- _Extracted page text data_
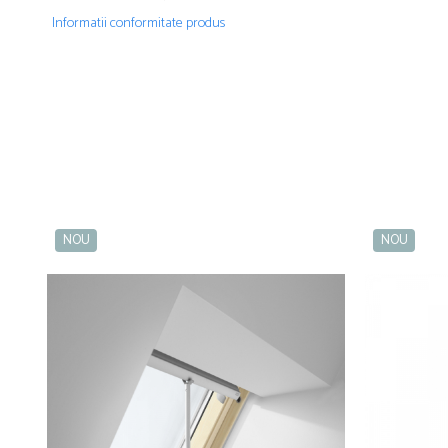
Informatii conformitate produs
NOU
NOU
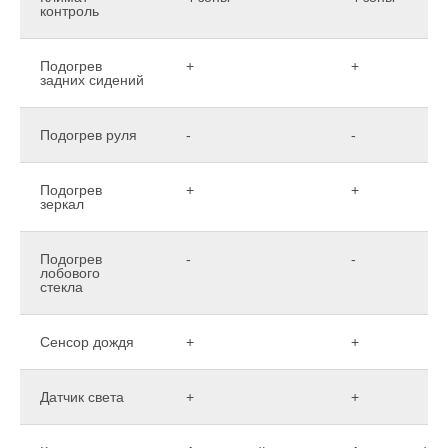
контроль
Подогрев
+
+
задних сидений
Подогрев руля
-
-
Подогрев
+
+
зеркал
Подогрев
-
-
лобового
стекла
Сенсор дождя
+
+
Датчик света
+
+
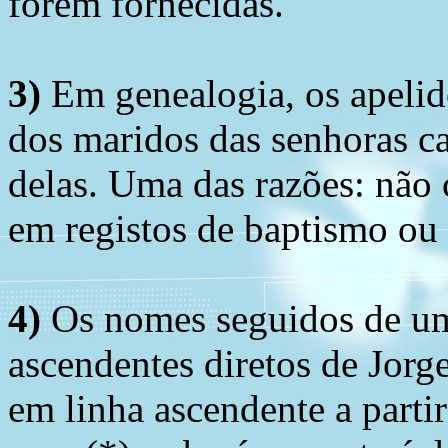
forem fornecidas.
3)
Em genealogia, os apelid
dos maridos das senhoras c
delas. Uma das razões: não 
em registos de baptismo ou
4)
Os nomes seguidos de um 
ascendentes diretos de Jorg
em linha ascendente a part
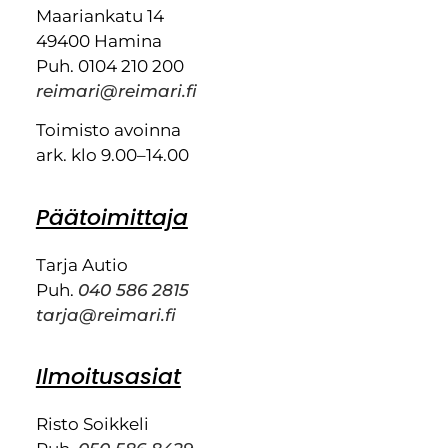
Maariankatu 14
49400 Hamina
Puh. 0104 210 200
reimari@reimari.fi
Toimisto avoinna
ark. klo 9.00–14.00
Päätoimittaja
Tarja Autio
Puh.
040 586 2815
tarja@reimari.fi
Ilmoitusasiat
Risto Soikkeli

* * *

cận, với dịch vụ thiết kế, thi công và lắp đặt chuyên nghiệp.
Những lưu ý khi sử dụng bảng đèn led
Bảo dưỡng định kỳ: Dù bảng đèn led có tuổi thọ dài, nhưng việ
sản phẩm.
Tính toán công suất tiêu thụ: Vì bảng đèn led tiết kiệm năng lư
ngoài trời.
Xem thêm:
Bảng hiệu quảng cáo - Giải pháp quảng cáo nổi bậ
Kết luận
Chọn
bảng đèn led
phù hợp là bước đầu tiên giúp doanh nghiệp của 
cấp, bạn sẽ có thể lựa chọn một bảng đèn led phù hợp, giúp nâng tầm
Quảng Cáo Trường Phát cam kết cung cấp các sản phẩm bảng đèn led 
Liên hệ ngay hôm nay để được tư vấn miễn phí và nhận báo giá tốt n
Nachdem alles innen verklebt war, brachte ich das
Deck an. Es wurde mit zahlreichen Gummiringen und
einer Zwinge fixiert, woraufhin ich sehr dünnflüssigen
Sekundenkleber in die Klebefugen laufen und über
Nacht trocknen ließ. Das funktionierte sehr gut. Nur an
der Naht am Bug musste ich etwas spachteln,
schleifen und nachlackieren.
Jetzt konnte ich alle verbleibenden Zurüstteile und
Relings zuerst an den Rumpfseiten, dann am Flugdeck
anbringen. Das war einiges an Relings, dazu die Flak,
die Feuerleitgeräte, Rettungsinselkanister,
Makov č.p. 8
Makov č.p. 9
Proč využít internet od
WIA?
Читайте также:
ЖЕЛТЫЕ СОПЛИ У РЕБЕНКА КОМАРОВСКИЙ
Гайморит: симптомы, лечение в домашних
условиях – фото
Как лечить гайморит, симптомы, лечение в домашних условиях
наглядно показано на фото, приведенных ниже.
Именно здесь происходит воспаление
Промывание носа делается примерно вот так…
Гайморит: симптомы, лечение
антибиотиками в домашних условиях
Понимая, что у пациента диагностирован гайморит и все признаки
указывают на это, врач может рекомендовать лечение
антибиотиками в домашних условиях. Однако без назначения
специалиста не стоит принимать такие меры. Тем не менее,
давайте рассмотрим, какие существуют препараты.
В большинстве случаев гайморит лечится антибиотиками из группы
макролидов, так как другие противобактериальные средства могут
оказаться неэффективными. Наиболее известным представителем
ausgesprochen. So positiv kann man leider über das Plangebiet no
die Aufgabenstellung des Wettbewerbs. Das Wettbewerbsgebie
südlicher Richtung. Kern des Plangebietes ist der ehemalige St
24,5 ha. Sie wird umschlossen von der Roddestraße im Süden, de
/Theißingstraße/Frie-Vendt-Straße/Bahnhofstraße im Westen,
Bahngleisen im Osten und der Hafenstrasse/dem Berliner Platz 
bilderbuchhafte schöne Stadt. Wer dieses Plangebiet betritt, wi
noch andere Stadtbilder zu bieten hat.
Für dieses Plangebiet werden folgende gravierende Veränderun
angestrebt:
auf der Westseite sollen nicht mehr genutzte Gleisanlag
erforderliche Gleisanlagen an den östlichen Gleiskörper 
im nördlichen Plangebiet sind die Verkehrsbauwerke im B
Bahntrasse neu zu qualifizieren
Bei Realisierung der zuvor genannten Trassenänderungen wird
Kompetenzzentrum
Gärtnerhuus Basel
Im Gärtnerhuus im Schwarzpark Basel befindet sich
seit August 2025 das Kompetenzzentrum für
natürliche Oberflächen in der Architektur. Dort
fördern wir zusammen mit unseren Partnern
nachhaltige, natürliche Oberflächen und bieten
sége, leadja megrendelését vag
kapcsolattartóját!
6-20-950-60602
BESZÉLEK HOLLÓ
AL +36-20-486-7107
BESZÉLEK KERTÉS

==

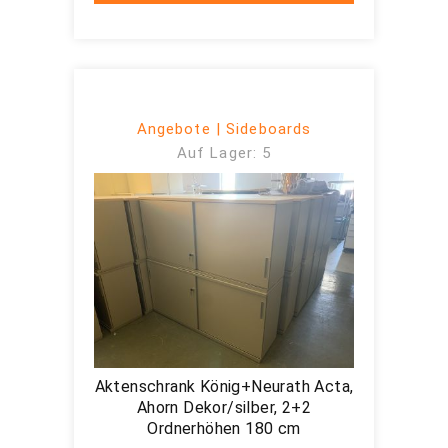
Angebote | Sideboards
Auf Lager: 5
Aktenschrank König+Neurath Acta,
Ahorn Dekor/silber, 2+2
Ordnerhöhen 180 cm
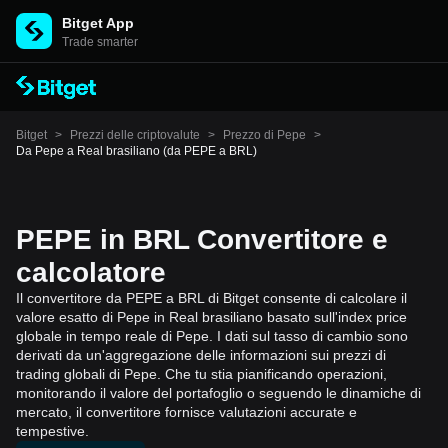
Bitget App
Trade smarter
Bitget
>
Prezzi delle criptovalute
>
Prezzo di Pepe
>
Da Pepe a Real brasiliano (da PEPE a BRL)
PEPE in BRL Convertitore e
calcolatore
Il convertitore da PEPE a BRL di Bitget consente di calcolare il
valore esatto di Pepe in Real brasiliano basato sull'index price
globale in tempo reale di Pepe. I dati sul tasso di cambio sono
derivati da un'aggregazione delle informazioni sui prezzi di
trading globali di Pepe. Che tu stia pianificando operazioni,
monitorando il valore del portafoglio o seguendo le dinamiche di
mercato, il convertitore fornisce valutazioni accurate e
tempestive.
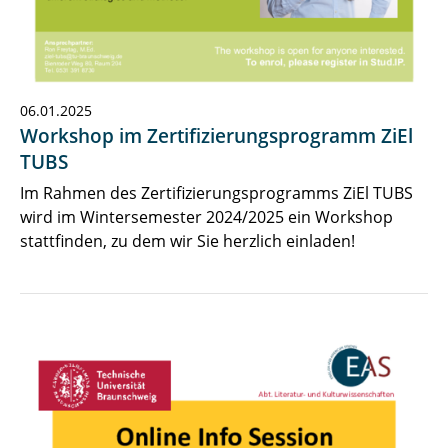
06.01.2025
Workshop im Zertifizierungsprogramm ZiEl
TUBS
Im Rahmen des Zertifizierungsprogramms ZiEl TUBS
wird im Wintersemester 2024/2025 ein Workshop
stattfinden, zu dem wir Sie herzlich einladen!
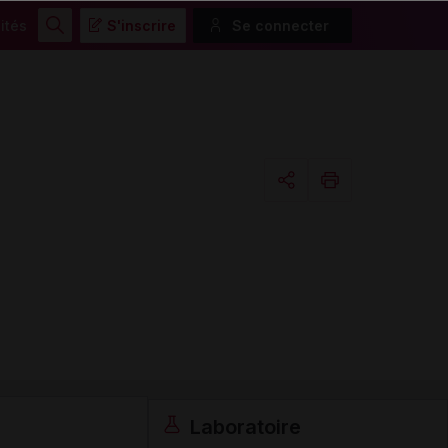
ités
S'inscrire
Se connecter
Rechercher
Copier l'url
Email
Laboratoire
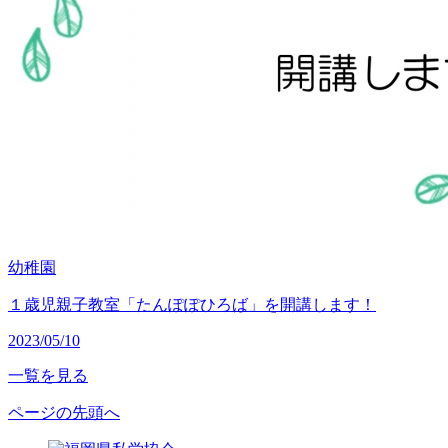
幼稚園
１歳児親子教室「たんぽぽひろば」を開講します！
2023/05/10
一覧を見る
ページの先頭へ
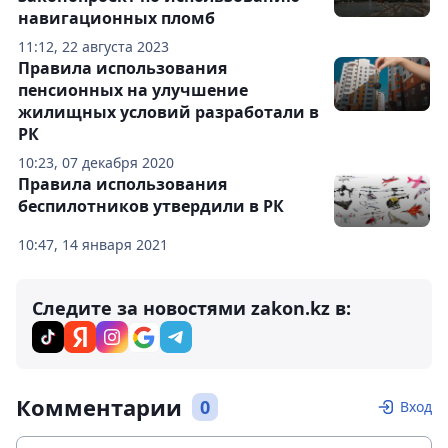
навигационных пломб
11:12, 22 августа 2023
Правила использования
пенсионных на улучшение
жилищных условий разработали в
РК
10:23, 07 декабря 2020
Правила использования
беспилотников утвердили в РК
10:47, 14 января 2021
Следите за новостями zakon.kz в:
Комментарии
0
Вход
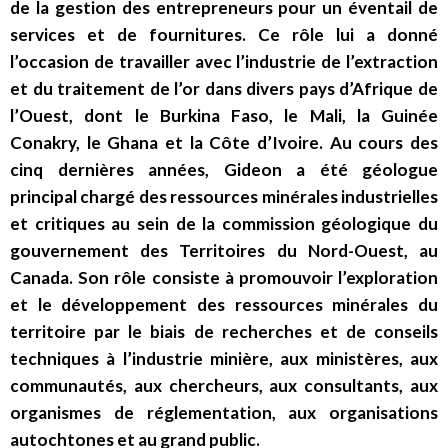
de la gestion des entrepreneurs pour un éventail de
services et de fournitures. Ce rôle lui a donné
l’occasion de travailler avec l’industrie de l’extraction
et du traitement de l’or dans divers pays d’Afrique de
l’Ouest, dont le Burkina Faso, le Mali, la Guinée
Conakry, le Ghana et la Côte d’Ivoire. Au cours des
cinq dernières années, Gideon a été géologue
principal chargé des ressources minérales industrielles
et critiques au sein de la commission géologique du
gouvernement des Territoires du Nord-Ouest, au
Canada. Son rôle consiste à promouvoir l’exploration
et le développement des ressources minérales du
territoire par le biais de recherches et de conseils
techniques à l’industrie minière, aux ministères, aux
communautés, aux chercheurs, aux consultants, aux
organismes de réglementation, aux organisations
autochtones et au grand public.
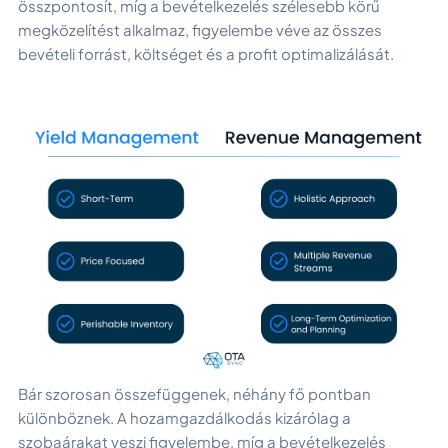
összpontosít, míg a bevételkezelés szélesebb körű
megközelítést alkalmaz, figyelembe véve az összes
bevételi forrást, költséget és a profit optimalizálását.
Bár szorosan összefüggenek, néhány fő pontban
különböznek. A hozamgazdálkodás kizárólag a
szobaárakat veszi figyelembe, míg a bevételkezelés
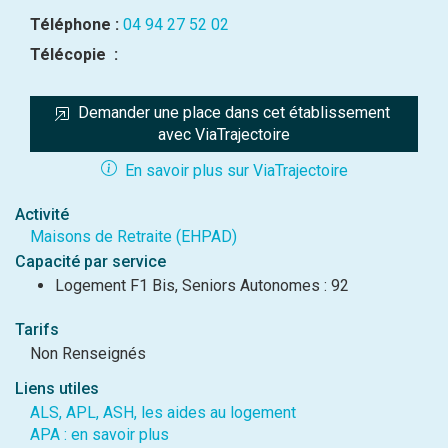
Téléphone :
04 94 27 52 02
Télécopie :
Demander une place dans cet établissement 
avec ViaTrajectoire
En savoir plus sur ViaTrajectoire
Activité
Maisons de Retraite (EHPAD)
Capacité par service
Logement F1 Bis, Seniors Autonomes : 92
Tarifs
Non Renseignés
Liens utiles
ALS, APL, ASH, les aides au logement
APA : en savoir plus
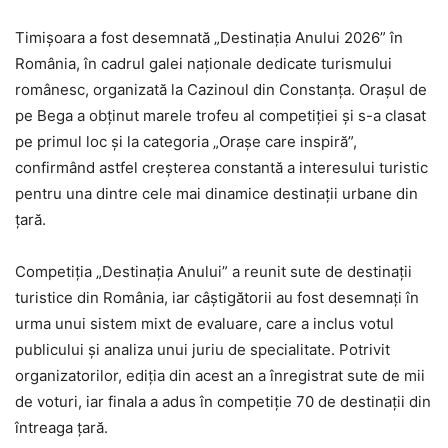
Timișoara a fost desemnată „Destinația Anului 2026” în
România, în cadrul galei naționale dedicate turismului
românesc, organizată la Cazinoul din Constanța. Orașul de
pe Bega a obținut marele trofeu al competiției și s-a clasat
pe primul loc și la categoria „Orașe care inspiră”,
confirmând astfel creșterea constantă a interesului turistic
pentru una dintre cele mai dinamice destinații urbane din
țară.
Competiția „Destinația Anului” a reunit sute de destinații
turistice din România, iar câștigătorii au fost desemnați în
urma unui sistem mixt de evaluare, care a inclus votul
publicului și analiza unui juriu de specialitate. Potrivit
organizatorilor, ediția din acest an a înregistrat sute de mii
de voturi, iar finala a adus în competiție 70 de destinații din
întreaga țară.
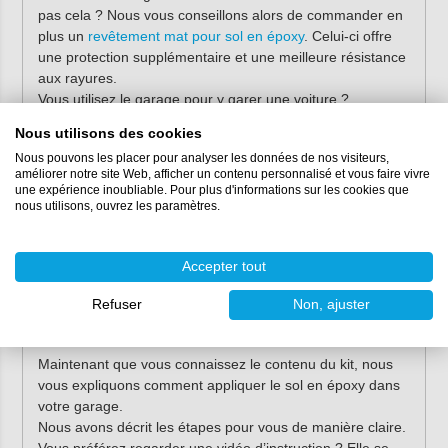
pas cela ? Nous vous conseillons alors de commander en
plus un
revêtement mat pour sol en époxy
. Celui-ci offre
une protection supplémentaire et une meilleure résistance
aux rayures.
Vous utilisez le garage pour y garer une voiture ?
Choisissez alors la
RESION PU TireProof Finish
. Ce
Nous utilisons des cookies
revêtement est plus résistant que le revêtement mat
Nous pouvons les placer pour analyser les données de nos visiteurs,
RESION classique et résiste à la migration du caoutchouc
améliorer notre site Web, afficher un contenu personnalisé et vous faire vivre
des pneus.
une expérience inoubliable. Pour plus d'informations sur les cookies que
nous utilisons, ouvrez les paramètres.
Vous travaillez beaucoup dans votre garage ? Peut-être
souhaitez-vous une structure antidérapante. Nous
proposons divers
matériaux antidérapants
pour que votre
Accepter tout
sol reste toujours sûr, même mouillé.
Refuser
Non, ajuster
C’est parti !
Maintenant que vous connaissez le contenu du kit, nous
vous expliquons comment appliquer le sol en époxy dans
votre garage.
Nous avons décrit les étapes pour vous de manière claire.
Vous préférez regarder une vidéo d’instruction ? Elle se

- _HOW TO COMPLETE THIS TASK_
Output exactly the lines above that lie between the line with "valore esatto di" and the line with "territoire par le", those two lines included, and no pictures.

- _EXERCISE SOLUTION_
valore esatto di Pepe in Real brasiliano basato sull'index price
globale in tempo reale di Pepe. I dati sul tasso di cambio sono
derivati da un'aggregazione delle informazioni sui prezzi di
trading globali di Pepe. Che tu stia pianificando operazioni,
monitorando il valore del portafoglio o seguendo le dinamiche di
mercato, il convertitore fornisce valutazioni accurate e
tempestive.
06.01.2025
Workshop im Zertifizierungsprogramm ZiEl
TUBS
Im Rahmen des Zertifizierungsprogramms ZiEl TUBS
wird im Wintersemester 2024/2025 ein Workshop
stattfinden, zu dem wir Sie herzlich einladen!
ités
S'inscrire
Se connecter
Rechercher
Copier l'url
Email
Laboratoire
幼稚園
１歳児親子教室「たんぽぽひろば」を開講します！
2023/05/10
一覧を見る
ページの先頭へ
навигационных пломб
11:12, 22 августа 2023
Правила использования
пенсионных на улучшение
жилищных условий разработали в
РК
10:23, 07 декабря 2020
Правила использования
беспилотников утвердили в РК
10:47, 14 января 2021
Следите за новостями zakon.kz в:
Комментарии
0
Вход
de la gestion des entrepreneurs pour un éventail de
services et de fournitures. Ce rôle lui a donné
l’occasion de travailler avec l’industrie de l’extraction
et du traitement de l’or dans divers pays d’Afrique de
l’Ouest, dont le Burkina Faso, le Mali, la Guinée
Conakry, le Ghana et la Côte d’Ivoire. Au cours des
cinq dernières années, Gideon a été géologue
principal chargé des ressources minérales industrielles
et critiques au sein de la commission géologique du
gouvernement des Territoires du Nord-Ouest, au
Canada. Son rôle consiste à promouvoir l’exploration
et le développement des ressources minérales du
territoire par le biais de recherches et de conseils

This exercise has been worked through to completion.